Previous resuscitation guidelines did not emphasize the provision of care in biohazard scenarios such as COVID-19. To rectify this, the European Resuscitation Council (ERC) has published COVID-19 resuscitation guidelines highlighting infection control measures [8]. Emergency HCW are the first point of contact with COVID-19 patients and are at the highest risk of occupational exposure due to AGP during resuscitation [9], [12]. Previous studies have evaluated HCW knowledge on COVID-19 infection control [13], [14], [15], [16]. Bhagavathula et al. found a disparity of knowledge and attitude between doctors and allied heatlh personnel on COVID-19 transmission and disease prevention [13]. Hossain et al. demonstrated that despite 99% of HCW had adequate knowledge on PPE, they had poor practice in correct usage of PPE [14]. Abd Samat et al. had reported 68.9% of emergency HCW had good knowledge, but poor confidence regarding intubation strategies in COVID-19 patients and the risk of viral exposure [15]. However, these studies were focused on infection control measures [13], [14], [16] or airway management [15] and COVID-19 resuscitation was not explicitly explored.

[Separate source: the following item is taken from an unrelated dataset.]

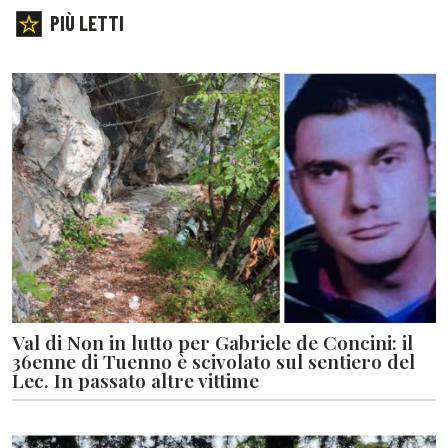
PIÙ LETTI
Val di Non in lutto per Gabriele de Concini: il
36enne di Tuenno è scivolato sul sentiero del
Lec. In passato altre vittime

Given the COVID-19 nosocomial exposure among emergency HCW, assessing their readiness to comply with the ERC guidelines is crucial to prevent viral transmission. The purpose of this study is to address the gap in the levels of knowledge, attitude, and practice (KAP) towards the ERC COVID-19 resuscitation guidelines among emergency HCW.

2. Methods

This study is a prospective cross-sectional research, using a newly developed and validated questionnaire to evaluate the KAP of COVID-19 resuscitation among HCW in the emergency department (ED) of University of Malaya Medical Centre (UMMC), Malaysia. UMMC is a hybrid-COVID-19 tertiary hospital that receives both COVID-19 and non-COVID-19 patients. UMMC has a total of 1,600 beds and 22 ICU beds. More than 150 beds were designated for COVID-19 patients [17]. This study was conducted over a period of two months (April to June 2021). This study was approved by the Medical Research Ethics Committee of UMMC.

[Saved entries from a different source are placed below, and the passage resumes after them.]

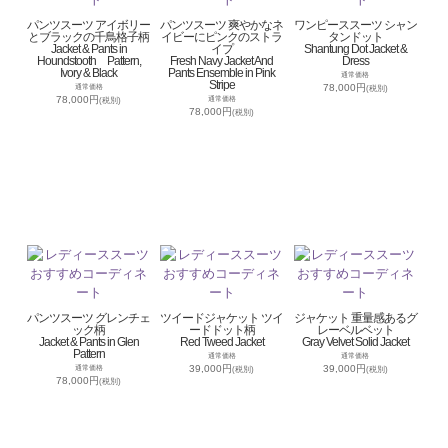
パンツスーツ アイボリー
パンツスーツ 爽やかなネ
ワンピーススーツ シャン
とブラックの千鳥格子柄
イビーにピンクのストラ
タンドット
Jacket & Pants in
イプ
Shantung Dot Jacket &
Houndstooth Pattern,
Fresh Navy Jacket And
Dress
Ivory & Black
Pants Ensemble in Pink
通常価格
Stripe
78,000円
通常価格
(税別)
78,000円
通常価格
(税別)
78,000円
(税別)
パンツスーツ グレンチェ
ツイードジャケット ツイ
ジャケット 重量感あるグ
ック柄
ードドット柄
レーベルベット
Jacket & Pants in Glen
Red Tweed Jacket
Gray Velvet Solid Jacket
Pattern
通常価格
通常価格
39,000円
39,000円
通常価格
(税別)
(税別)
78,000円
(税別)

The inclusion criteria were emergency HCW involved in resuscitation of COVID-19 patients. This includes specialists in emergency medicine (emergency physician, EP), emergency medicine doctors (medical officer, MO), nurses, and allied health personnel who assist medical doctors during resuscitation (assistant medical officer, AMO) (n = 260). Incomplete questionnaire forms were exlcuded. The sample size was estimated using Krejcie and Morgan (1970) method [18]. With a population size of 260, 50% response rate, 95% confidence interval, Z of 1.96, and 5% margin of error, the calculated sample size was 155. A total of 170 samples was required after adjustment of the 10% dropout rate.

Convenience sampling was used to recruit on-duty emergency HCW. Written consent was obtained from all respondents. The confidentiality of all respondents was ensured and the questionnaire forms were only accessible to the primary investigator.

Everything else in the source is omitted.